Diagnosing Ecological Impairment
Under the Clean Water Act, States must list surface waters as impaired or threatened on 305(b) reports and 303(d) listings based on one or more of three types of criteria: biological criteria (narrative or numeric), chemical criteria, or physical attributes (e.g., habitat quality assessments). When impairment is determined based on biological criteria (26% of impairment decisions), States are also faced with the problem of diagnosing the cause of impairment before plans can be made to reduce the loading of pollutants through the total maximum daily loads (TMDL) process (http://www.epa.gov/owow/tmdl/ ). The nation-wide scope of this diagnostic task is enormous; approximately 21,000 water bodies have been designated as impaired (44% of stream or river miles, 49% of lakes, reservoirs, and ponds, 98% of Great Lakes shoreline waters, and 42% of estuaries. The U.S. EPA Clean Water Action Plan (1998) states that to improve overall efficiency of the TMDL process and to coordinate remediation activities, diagnosis of the causes of impairment is needed. Consequently, a clear need for diagnostic tools, methods and models exists.
This research emphasis the need to diagnose causes of biological impairment within an integrated framework linking watersheds with receiving water bodies to support the TMDL process. Four primary objectives support attainment of this goal:
- Provide a framework for interpreting cause-and-effect relationships
- development of conceptual ecosystem models that can be used to form the framework for diagnostic methods, tools and models; and
- classification schemes that explain variation in the ecological response of individuals, populations, communities, and ecosystems at the habitat, water body, watershed and regional scales and can be used to reduce the number of impaired water bodies to a more manageable number by grouping similar systems.
- Develop single-stressor diagnostic methods and models to determine the primary cause of biological impairment of aquatic ecosystems.
- Develop methods and models to allocate causality among multiple stressors and/or to diagnose interactions among them.
- Develop methods and models capable of forecasting to evaluate the ecological benefits of source reductions, to investigate stressor interactions, and to assess the gains and losses realized by various alternatives for restoration and remediation.
An ancillary objective is to provide to the Regions, States and Tribes tools with different levels of accuracy and sophistication dependent upon the cost benefit ratios of a given resource decision.

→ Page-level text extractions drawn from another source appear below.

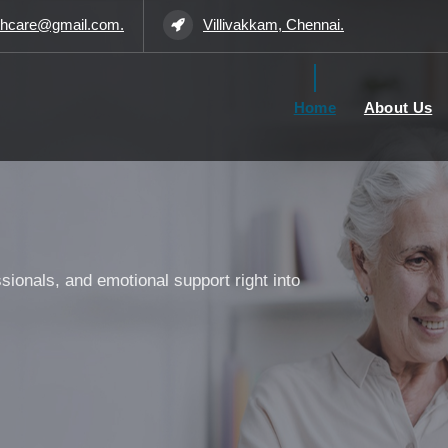
thcare@gmail.com.
Villivakkam, Chennai.
Home
About Us
ssionals, and emotional support right into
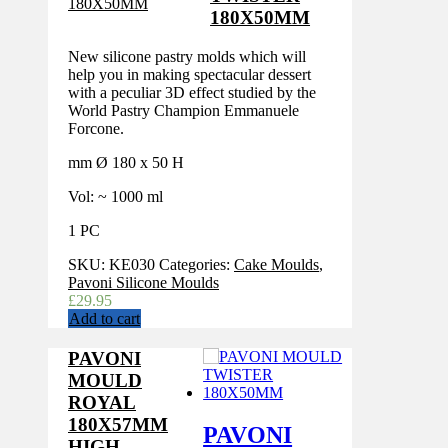
180X50MM
New silicone pastry molds which will
help you in making spectacular dessert
with a peculiar 3D effect studied by the
World Pastry Champion Emmanuele
Forcone.
mm Ø 180 x 50 H
Vol: ~ 1000 ml
1 PC
SKU:
KE030
Categories:
Cake Moulds
,
Pavoni Silicone Moulds
£
29.95
Add to cart
PAVONI
MOULD
ROYAL
180X57MM
PAVONI
HIGH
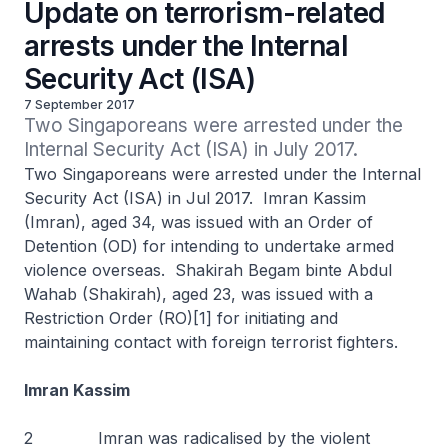
Update on terrorism-related
arrests under the Internal
Security Act (ISA)
7 September 2017
Two Singaporeans were arrested under the 
Internal Security Act (ISA) in July 2017. 
Two Singaporeans were arrested under the Internal
Security Act (ISA) in Jul 2017. Imran Kassim
(Imran), aged 34, was issued with an Order of
Detention (OD) for intending to undertake armed
violence overseas. Shakirah Begam binte Abdul
Wahab (Shakirah), aged 23, was issued with a
Restriction Order (RO)[1] for initiating and
maintaining contact with foreign terrorist fighters.
Imran Kassim
2 Imran was radicalised by the violent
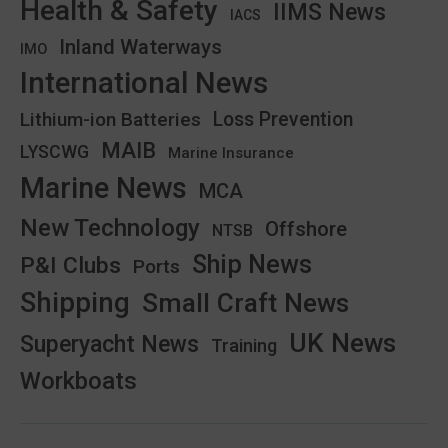
Health & Safety
IIMS News
IACS
Inland Waterways
IMO
International News
Lithium-ion Batteries
Loss Prevention
MAIB
LYSCWG
Marine Insurance
Marine News
MCA
New Technology
Offshore
NTSB
Ship News
P&I Clubs
Ports
Shipping
Small Craft News
UK News
Superyacht News
Training
Workboats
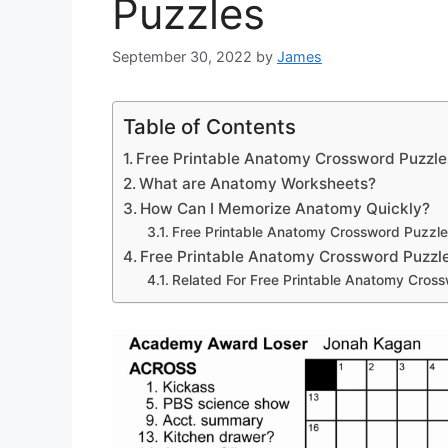
Puzzles
September 30, 2022
by
James
Table of Contents
Free Printable Anatomy Crossword Puzzle
What are Anatomy Worksheets?
How Can I Memorize Anatomy Quickly?
Free Printable Anatomy Crossword Puzzle
Free Printable Anatomy Crossword Puzzl
Related For Free Printable Anatomy Cros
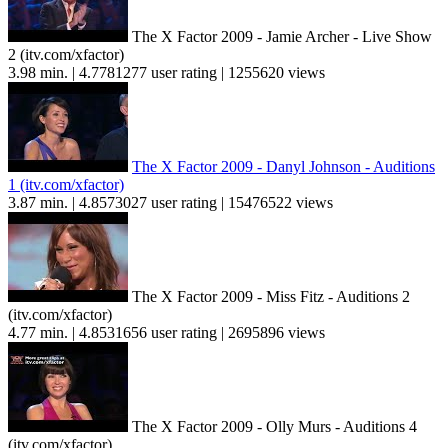
The X Factor 2009 - Jamie Archer - Live Show
2 (itv.com/xfactor)
3.98 min. | 4.7781277 user rating | 1255620 views
The X Factor 2009 - Danyl Johnson - Auditions
1 (itv.com/xfactor)
3.87 min. | 4.8573027 user rating | 15476522 views
The X Factor 2009 - Miss Fitz - Auditions 2
(itv.com/xfactor)
4.77 min. | 4.8531656 user rating | 2695896 views
The X Factor 2009 - Olly Murs - Auditions 4
(itv.com/xfactor)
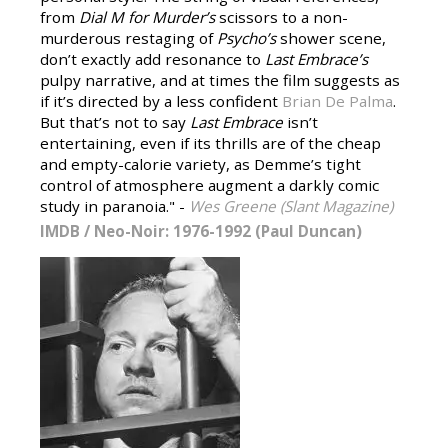
from
Dial M for Murder’s
scissors to a non-
murderous restaging of
Psycho’s
shower scene,
don’t exactly add resonance to
Last Embrace’s
pulpy narrative, and at times the film suggests as
if it’s directed by a less confident
Brian De Palma
.
But that’s not to say
Last Embrace
isn’t
entertaining, even if its thrills are of the cheap
and empty-calorie variety, as Demme’s tight
control of atmosphere augment a darkly comic
study in paranoia." -
Wes Greene (Slant Magazine)
IMDB
/
Neo-Noir: 1976-1992 (Paul Duncan)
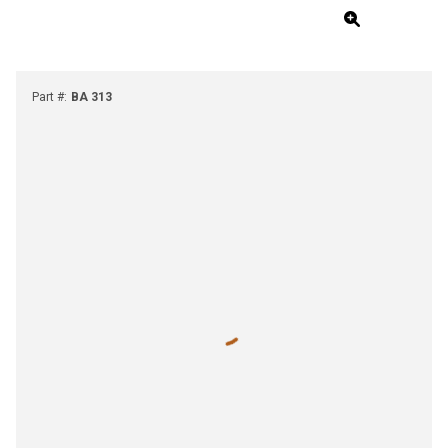
Part #
:
BA 313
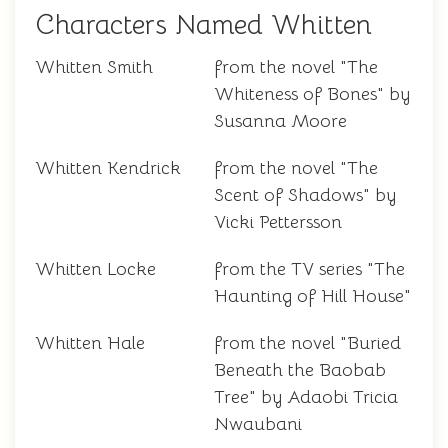
Characters Named Whitten
Whitten Smith
from the novel "The
Whiteness of Bones" by
Susanna Moore
Whitten Kendrick
from the novel "The
Scent of Shadows" by
Vicki Pettersson
Whitten Locke
from the TV series "The
Haunting of Hill House"
Whitten Hale
from the novel "Buried
Beneath the Baobab
Tree" by Adaobi Tricia
Nwaubani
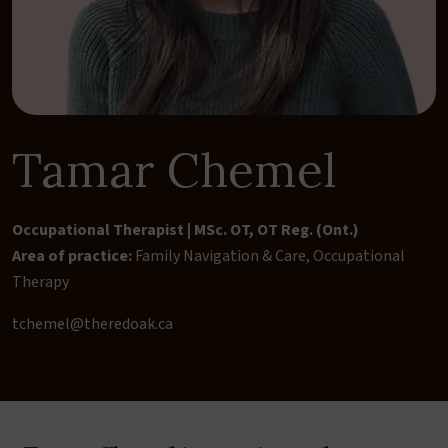
Tamar Chemel
Occupational Therapist | MSc. OT, OT Reg. (Ont.)
Area of practice:
Family Navigation & Care
,
Occupational
Therapy
tchemel@theredoak.ca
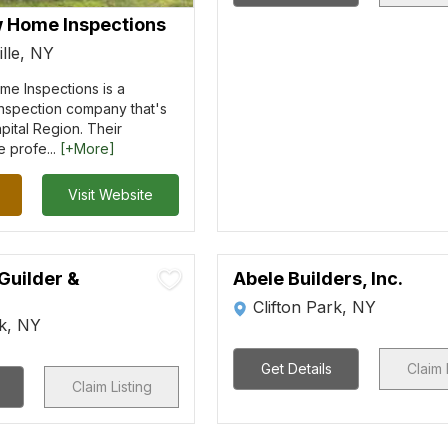
w Home Inspections
lle, NY
me Inspections is a
nspection company that's
pital Region. Their
e profe...
[+More]
Visit Website
Guilder &
Abele Builders, Inc.
Clifton Park, NY
rk, NY
Get Details
Claim 
Claim Listing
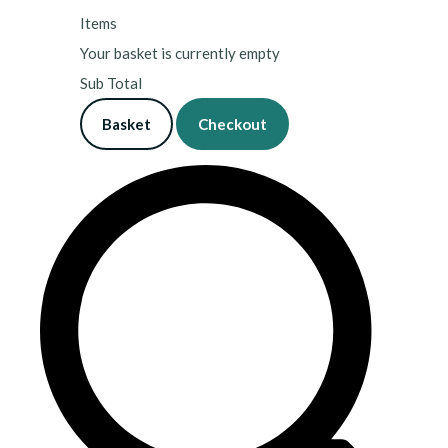
Items
Your basket is currently empty
Sub Total
Basket
Checkout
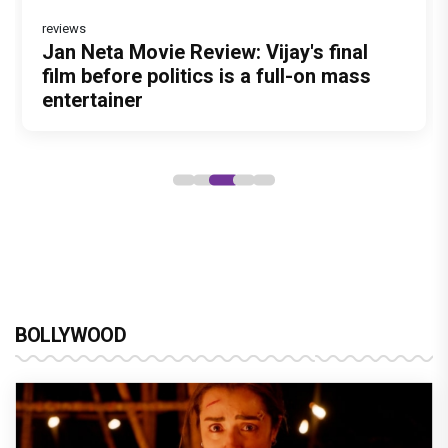
reviews
Before Pritam and Pedro, There Was
Dhamaal 4 Movie Review: Ajay Devgn
Jan Neta Movie Review: Vijay's final
Atlee Pens a Heartfelt Birthday Wish
Vir Hirani aka Pritam from Pritam and
Amit Dubey, The Storyteller Behind the
leads the franchise's funniest treasure
film before politics is a full-on mass
for Ranveer Singh, Calls Him 'Anna',
Pedro unveils a clean-shaven look,
Stories
hunt yet
entertainer
Fans recall their Chings ad
says “Pritam finally found a razor”
collaboration
BOLLYWOOD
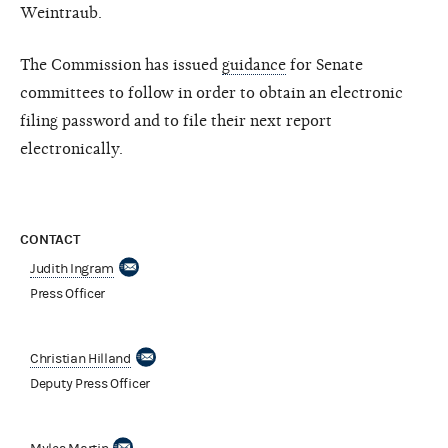
Weintraub.
The Commission has issued
guidance
for Senate
committees to follow in order to obtain an electronic
filing password and to file their next report
electronically.
CONTACT
Judith Ingram
Press Officer
Christian Hilland
Deputy Press Officer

Tools for diagnosing both single-stressor impacts and multiple stressor interactions are being piloted using regional case studies. These pilots will then be incorporated as example applications into decision-support systems. Ultimately, the decision-support systems will be linked to tools and models developed by ORD's National Risk Management Research laboratory (NRMRL; responsible for restoration research), forecasting not only future impacts based on no action, but also the results of alternative remediation scenarios.
To complete the four steps describing this critical path of research, three explicit research projects are being conducted by AED:
- establish a conceptual framework to guide implementation of diagnostics methods and models,
- develop classification schemes across habitat, water body, watershed and regional scales to provide a means for grouping similarly impaired systems,
- and perform case studies to develop and test methods and models for both single and multiple stressor scenarios, assess the likelihood of multiple stressor interactions, and establish the structure for a decision-support system.